UN FINDS NO SCUDS IN IRAQ A United Nations weapons inspection team did not find any hidden Scud missiles or other prohibited arms during a monthlong sweep of Iraq, the team leader said yesterday. US and other Western intelligence reports have contended Iraqi President Saddam Hussein has hidden more than 200 Scud missiles and other weapons from UN inspectors. But team leader Nikita Smidovich, a Russian expert with the UN Special Commission, told reporters Sunday his team of 50 to 100 inspectors found no evidence of hidden missiles during a search he described as thorough. Iraq contends the missiles considered missing by the UN were fired in the early phase of its eight-year war with Iran or used in test firings. Mr. Smidovich said Iraq did not interfere with the latest inspections. Packwood debate today

US Senators prepared yesterday for an unusual session considering the efforts of one of their own to resist an Ethics Committee subpoena for his diaries. Sen.
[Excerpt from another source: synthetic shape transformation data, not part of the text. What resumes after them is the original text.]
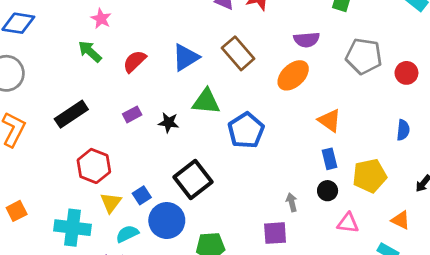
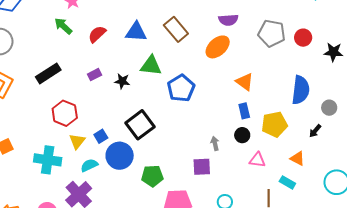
blue triangle: (186, 57) -> (136, 32), turned 35
red circle: (406, 73) -> (303, 38), moved
blue semicircle: (403, 130) -> (301, 90), size x1.8

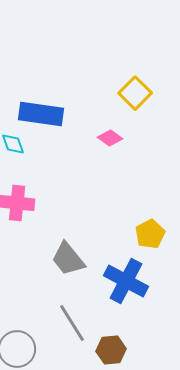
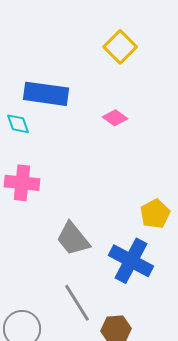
yellow square: (135, 93) -> (120, 47), moved

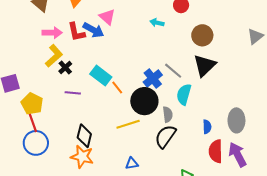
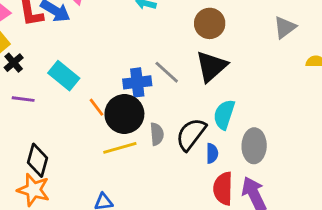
blue cross: (153, 79) -> (137, 82), turned 30
orange line: (117, 88) -> (97, 107), moved
cyan semicircle: (184, 94) -> (224, 115), moved
yellow line: (128, 124) -> (120, 148), moved
black semicircle: (165, 136) -> (191, 134), moved

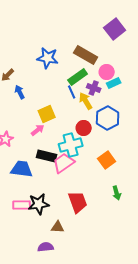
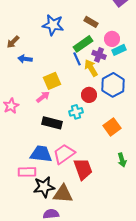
brown rectangle: (86, 55) -> (91, 22), size x0.6
blue arrow: (20, 92) -> (25, 59), turned -56
cyan cross: (71, 145) -> (76, 112), size x0.6
pink trapezoid: (64, 163) -> (64, 154), moved
blue trapezoid: (22, 169) -> (41, 154), moved
black star: (39, 204) -> (44, 187), moved
brown triangle: (58, 227) -> (63, 194), size x1.5

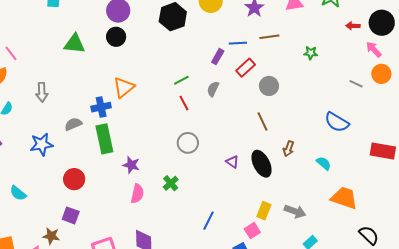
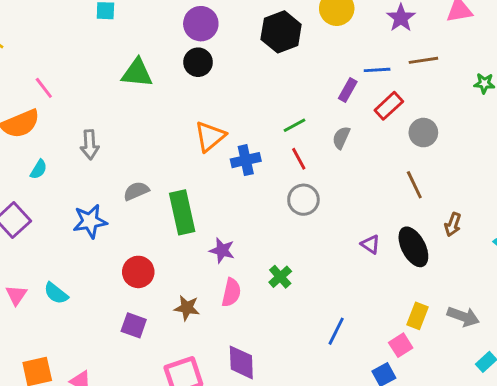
blue cross: (101, 107) -> (246, 160), moved
gray circle: (188, 143) -> (303, 200), moved
brown star: (51, 236) -> (187, 308), moved

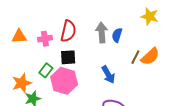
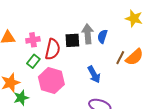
red semicircle: (68, 31) -> (53, 49), moved
black square: (68, 57) -> (72, 40), moved
green rectangle: (46, 70) -> (33, 61), moved

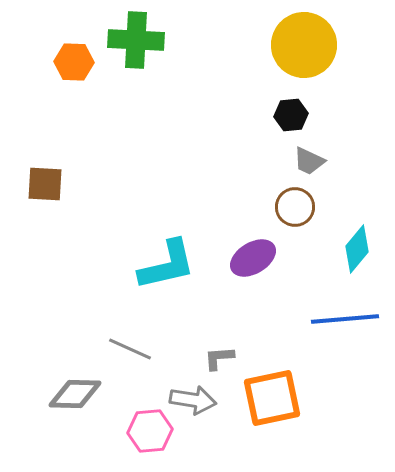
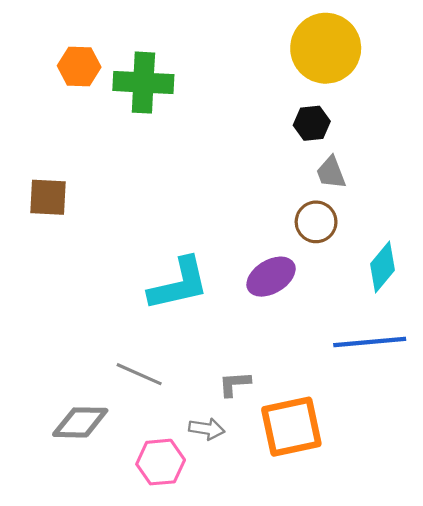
green cross: (136, 40) -> (143, 83), moved
gray trapezoid: (309, 161) -> (331, 173), turned 44
gray arrow: (193, 400) -> (207, 429), size x0.7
Bob Packwood (R) of Oregon is under investigation for alleged sexual misconduct involving about two dozen women.

In building its case, the ethics panel sought certain entries in the senator's diary. Now he is resisting a subpoena for his diaries, and today the full Senate will debate what to do. Two Frenchmen freed

Algerian security forces have freed two kidnapped Frenchmen in good health but are still searching for a woman seized with them one week ago, state television said yesterday. Jean-Claude and Michele Thevenot, a married couple, and Alain Freissier, were kidnapped in central Algiers Oct. 23. All worked for the French consulate-general. In Paris, the French Foreign Ministry confirmed that the two Frenchmen were released. Olivetti chief targeted

Setting their sights on one of Italy's most wealthy and powerful tycoons, anti-corruption investigators on Saturday ordered the head of the giant Olivetti corporation arrested.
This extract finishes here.